The Free Press and MPR News
MANKATO — The nine counties in south-central Minnesota combined for fewer new COVID-19 cases during the last week, despite a big uptick Friday amid record-breaking case counts statewide.
Weekly case totals have dropped in the south-central Minnesota region for several weeks in a row, according to the Minnesota Department of Health. The counties had 335 total new cases from Oct. 10-16, compared to 356, 490 and 548 over the previous three weeks.
South-central Minnesota’s rate of tests coming back positive also dropped from 7.4% to 3.4% over a similar time period.
The lower positivity rate is for the week that ended Wednesday, however, meaning it doesn’t factor in the big uptick in new cases Friday. Daily testing figures aren’t available at a county level so it’s unclear how much testing happened in the region Thursday.
In contrast to the more encouraging weekly numbers in south-central Minnesota, the statewide picture was especially grim Friday. Another 13 confirmed COVID deaths meant the state had its highest three-day death toll, 61, since early June.

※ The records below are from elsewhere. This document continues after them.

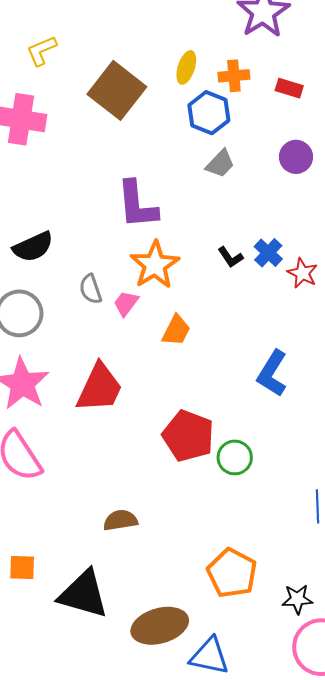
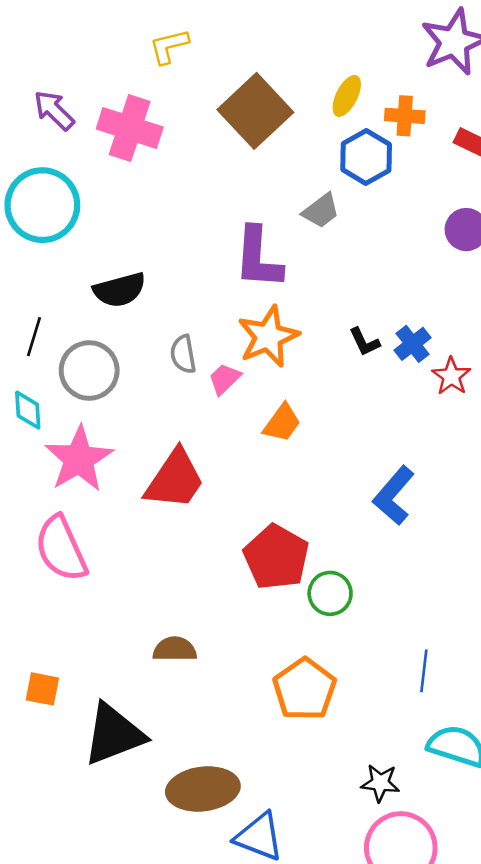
gray trapezoid: (220, 164) -> (321, 211), moved
orange pentagon: (232, 573) -> (305, 689), moved
black triangle: (83, 594) -> (114, 734), turned -46

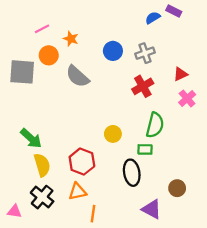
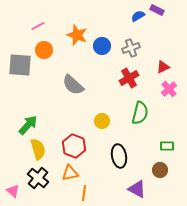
orange star: (71, 39) -> (77, 35), moved, size x1.5
gray semicircle: (77, 76) -> (73, 85), moved
green arrow: (31, 138) -> (28, 125), turned -90
green rectangle: (145, 149) -> (167, 146), moved
pink triangle: (14, 211) -> (13, 191), turned 32

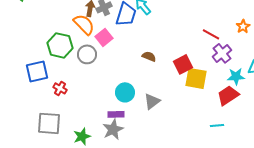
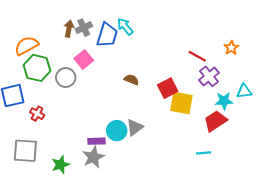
orange semicircle: (84, 24) -> (26, 46), moved, turned -75
cyan circle: (125, 92) -> (117, 131), moved

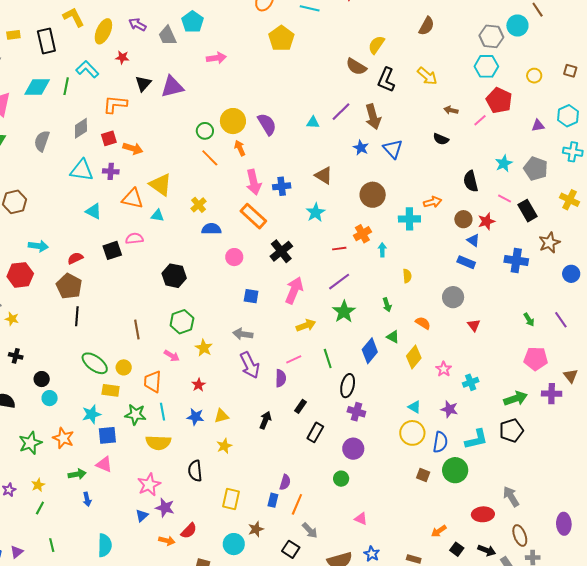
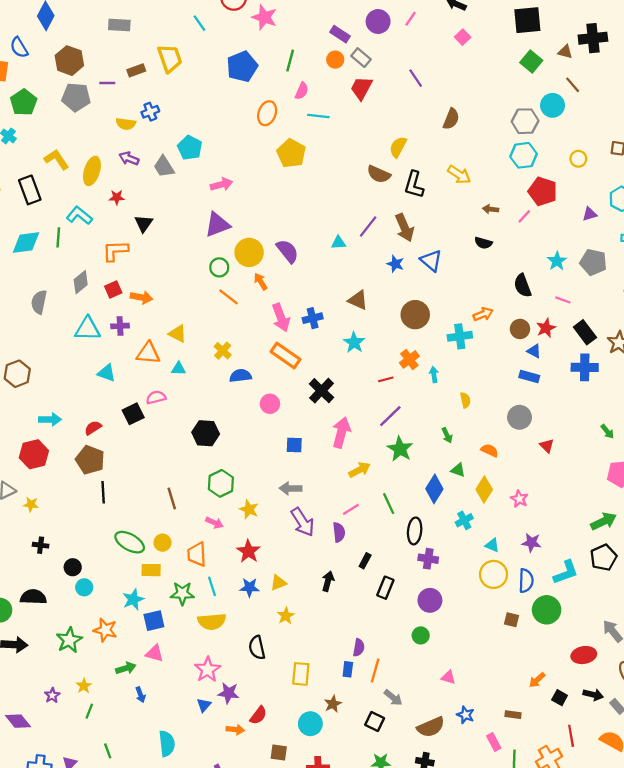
purple triangle: (172, 87) -> (217, 225), moved
yellow triangle: (161, 185) -> (178, 334), size x0.7
black rectangle: (528, 211) -> (585, 332), moved
cyan cross: (471, 382) -> (464, 520), moved
red star: (199, 385) -> (248, 551), size x1.5

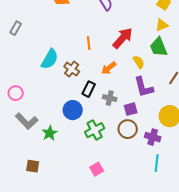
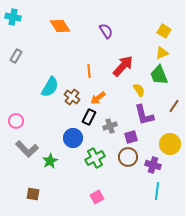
orange arrow: (109, 68) -> (98, 98), moved
gray cross: (110, 98) -> (110, 126), turned -32

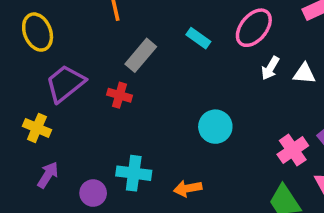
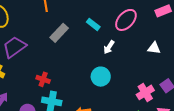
white arrow: (270, 68) -> (109, 47), moved
red cross: (119, 95) -> (43, 79), moved

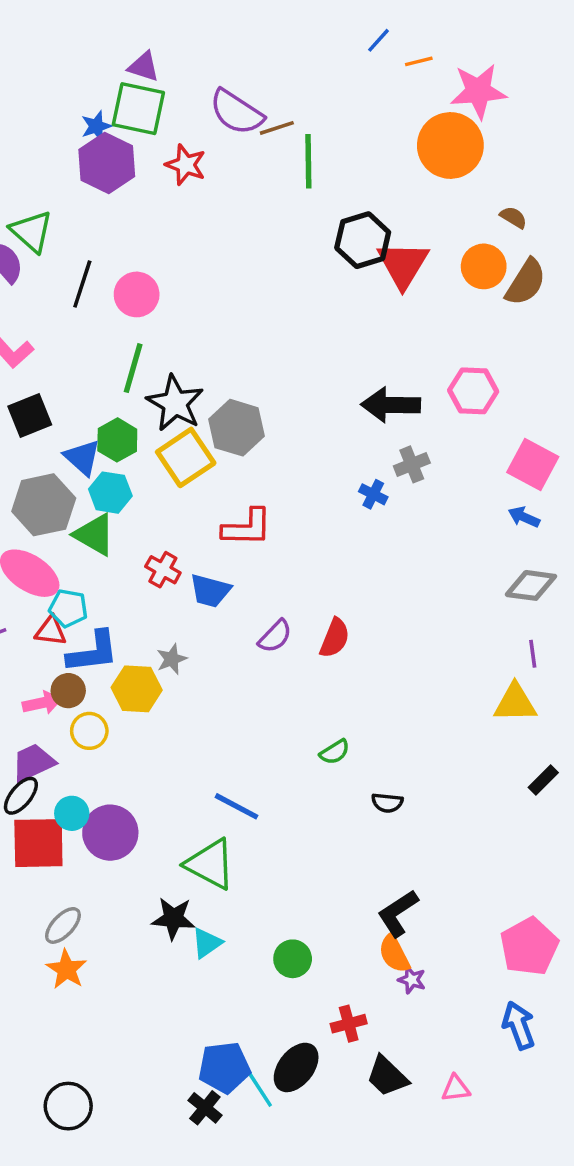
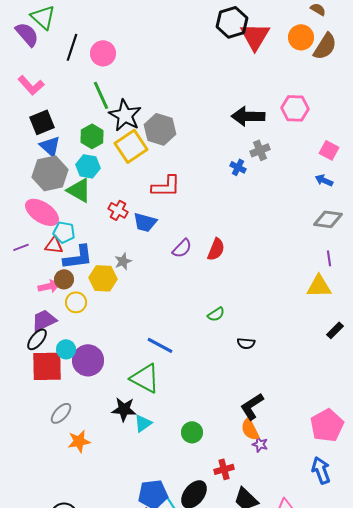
green line: (133, 368) -> (101, 95), turned -40
blue triangle: (82, 457) -> (50, 146), moved
pink square: (533, 464) -> (329, 150), size x0.7
orange star: (66, 969) -> (79, 441), moved, turned 30

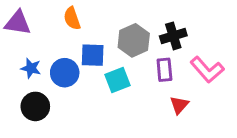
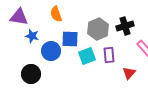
blue star: (31, 68) -> (32, 36), moved
purple rectangle: (164, 70) -> (109, 55), moved

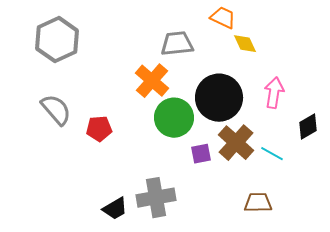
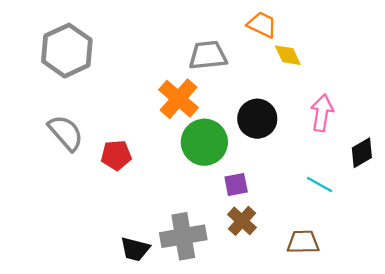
black circle: (219, 98) -> (257, 119), size x0.7
brown cross: (236, 143) -> (242, 221), moved, size x0.7
black trapezoid: (115, 209) -> (135, 249), turned 44

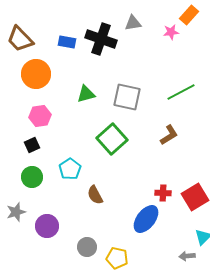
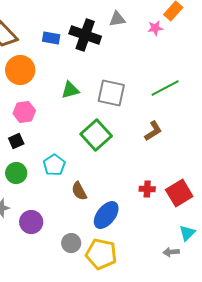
blue ellipse: (146, 219) -> (106, 215), moved
yellow pentagon: (117, 258) -> (101, 254), size x1.4

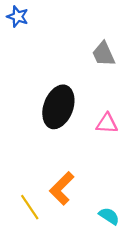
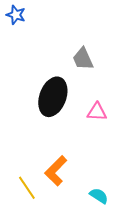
gray trapezoid: (104, 54) -> (83, 59), moved

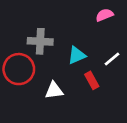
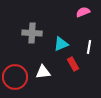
white line: (112, 59) -> (89, 47), turned -40
red circle: (19, 69) -> (15, 77), moved

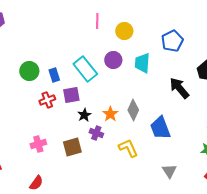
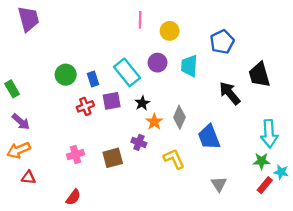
black star: (84, 115) -> (142, 103), moved

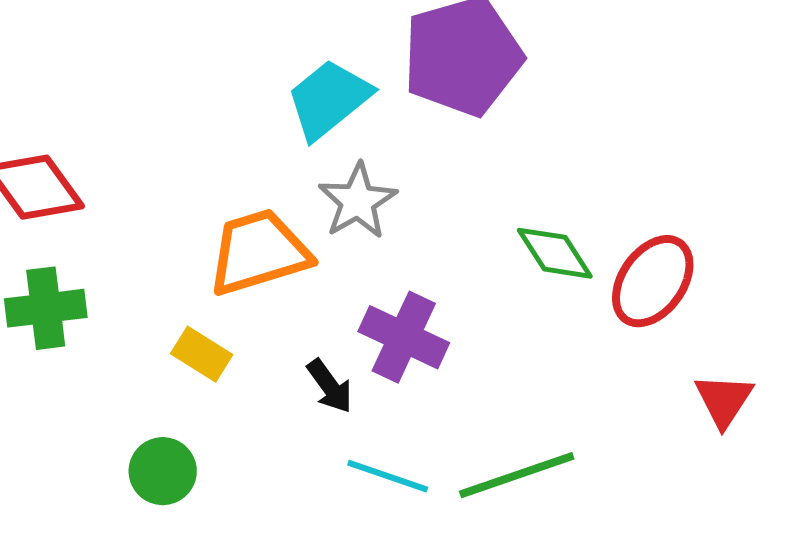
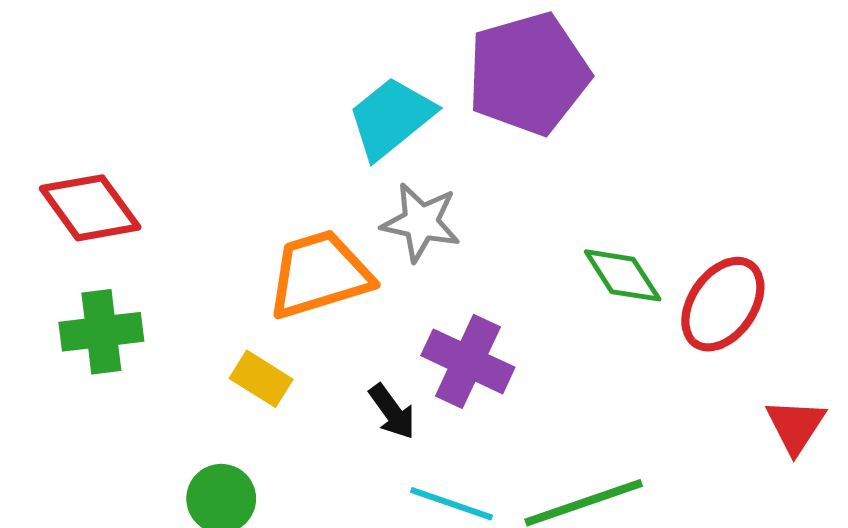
gray star: (358, 201) -> (421, 222), turned -30

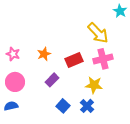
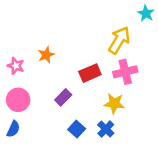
yellow arrow: (98, 33) -> (119, 40), turned -105
orange star: (44, 54) -> (46, 55), moved
blue semicircle: (11, 106) -> (13, 129), turned 128

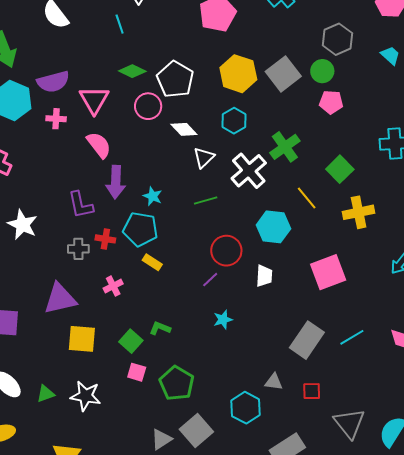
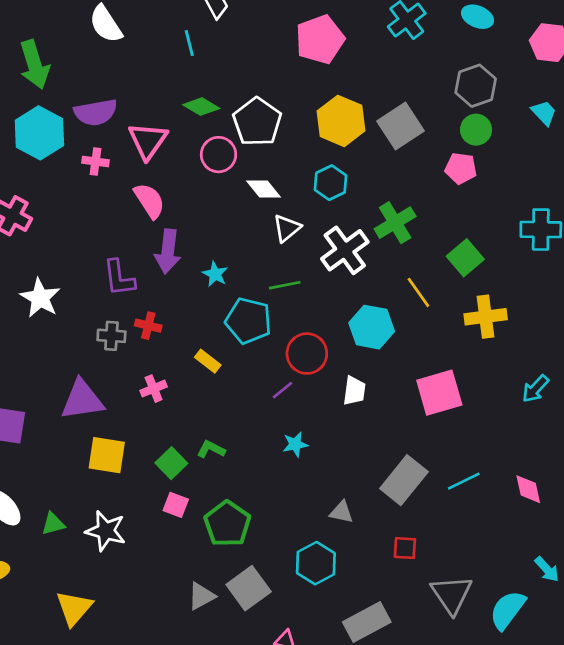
green circle: (322, 71) -> (476, 130), moved
cyan pentagon: (140, 229) -> (248, 321), moved
gray triangle: (274, 382) -> (341, 512), moved

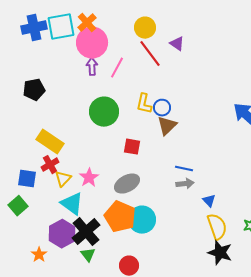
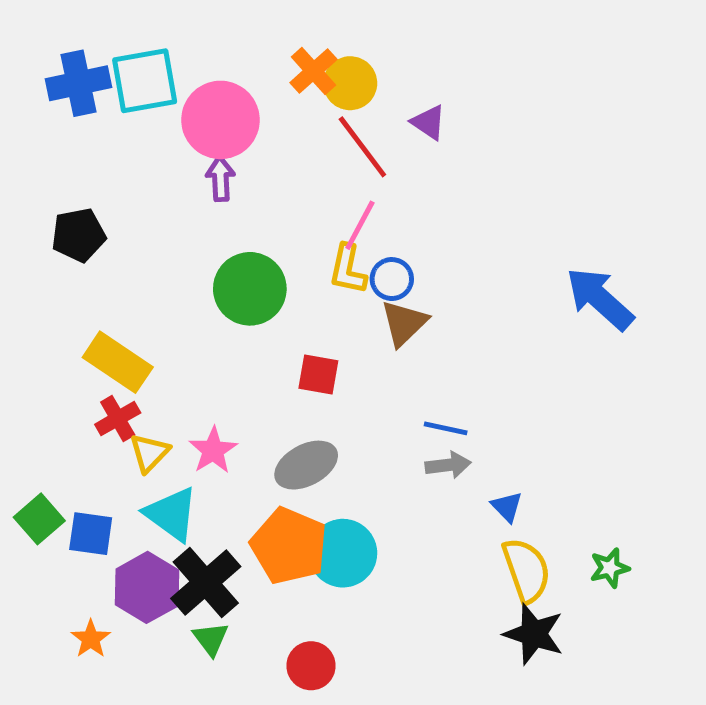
orange cross: (87, 23) -> (313, 71), moved
pink line: (117, 68) -> (360, 225), moved
blue square: (27, 179) -> (91, 534), moved

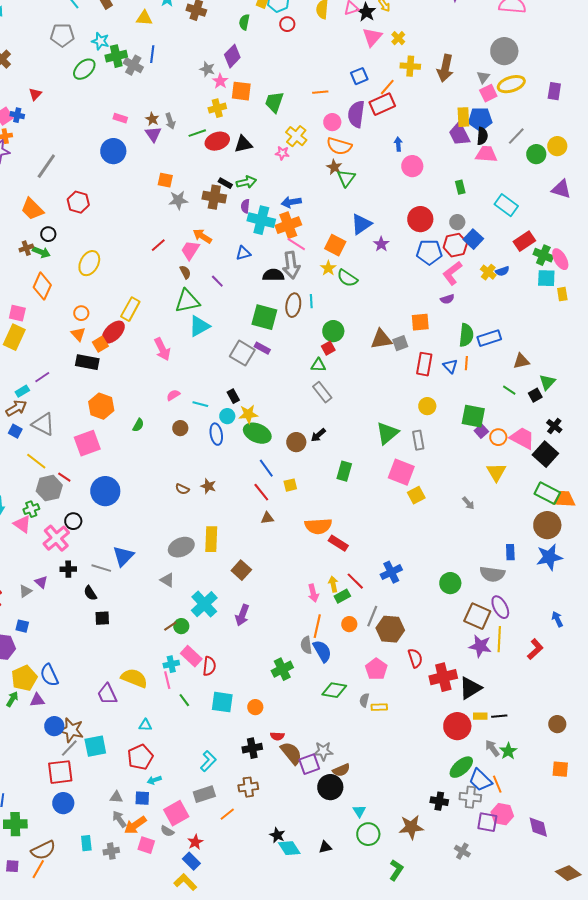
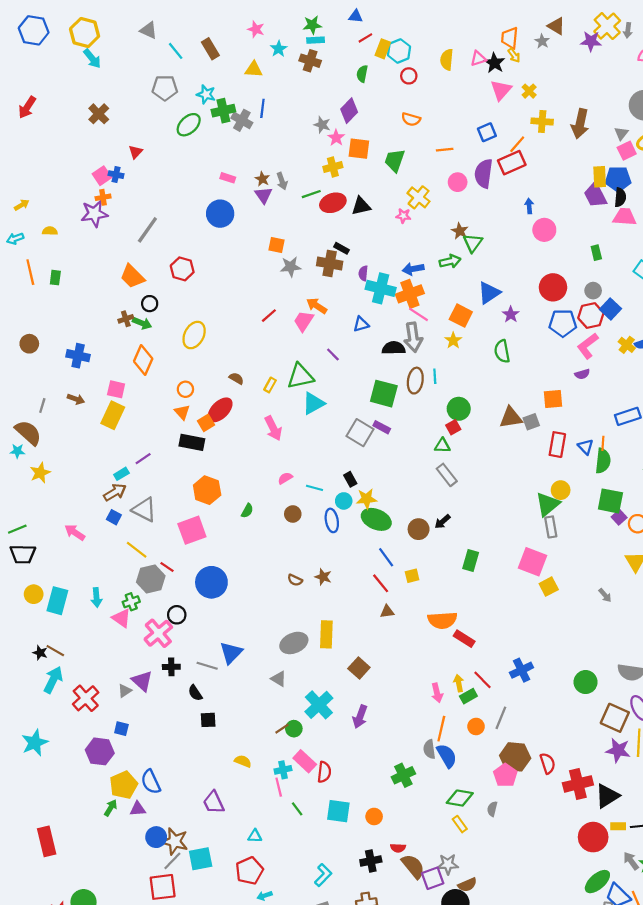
orange semicircle: (339, 146) -> (411, 119), moved, size x0.7
green arrow: (246, 182) -> (450, 261), moved
brown semicircle: (185, 272) -> (236, 378), moved, turned -32
green semicircle: (347, 278) -> (502, 351), moved, turned 45
yellow rectangle: (130, 309) -> (270, 385), moved, size x0.6
green semicircle: (466, 335) -> (603, 461), moved
green triangle: (387, 433) -> (548, 504), moved
purple triangle: (41, 582) -> (142, 681), size x1.5
brown hexagon: (390, 629) -> (515, 757), moved
yellow semicircle: (134, 678) -> (243, 761), moved, size x0.6
yellow rectangle: (379, 707) -> (460, 824), moved, turned 56

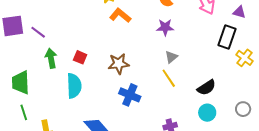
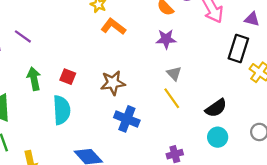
purple line: (38, 32) -> (23, 36), moved
gray triangle: (171, 57) -> (174, 73), turned -32

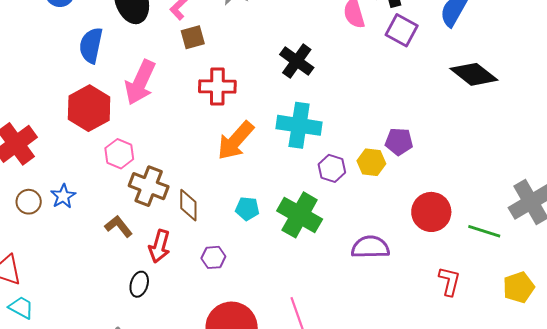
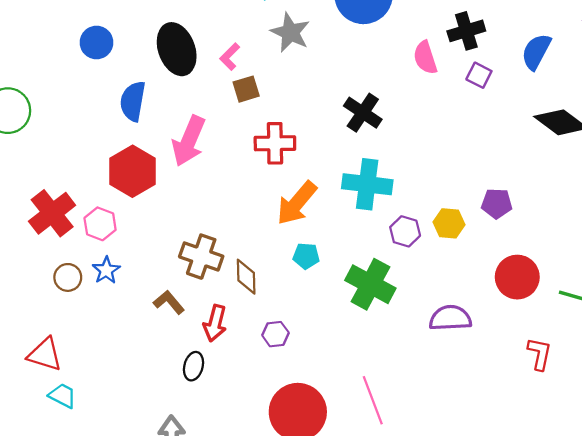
purple square: (402, 30) -> (479, 75), size x0.7
purple pentagon: (399, 142) -> (497, 203), moved
pink hexagon: (119, 154) -> (100, 224), moved
cyan pentagon: (247, 209) -> (306, 256), moved

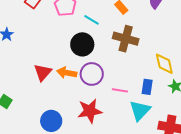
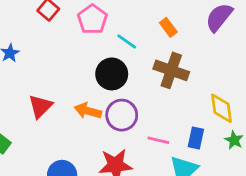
red triangle: (43, 72) -> (40, 106), moved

Daily confirmed cases leaped to a new single-day record — nearly 2,300, although results came on the heels of record testing. With COVID-19 case counts skyrocketing and deaths climbing, state public health leaders struck a decidedly somber tone Friday, pleading with Minnesotans to shoulder more personal responsibility to stem the spread of the disease.
Clearly frustrated by repeating the same advice for months, officials again implored people to wear masks in indoor public spaces, socially distance and take other measures to stem the spread even when gathering with family and friends.
There is a “steady, inexorable spread in communities across the state” from people who have the virus but don’t have symptoms, Minnesota Health Commissioner Jan Malcolm told reporters. “It’s just critical that people take this seriously … These are preventable illnesses.”
Her comments came hours after the health department posted the concerning statewide numbers.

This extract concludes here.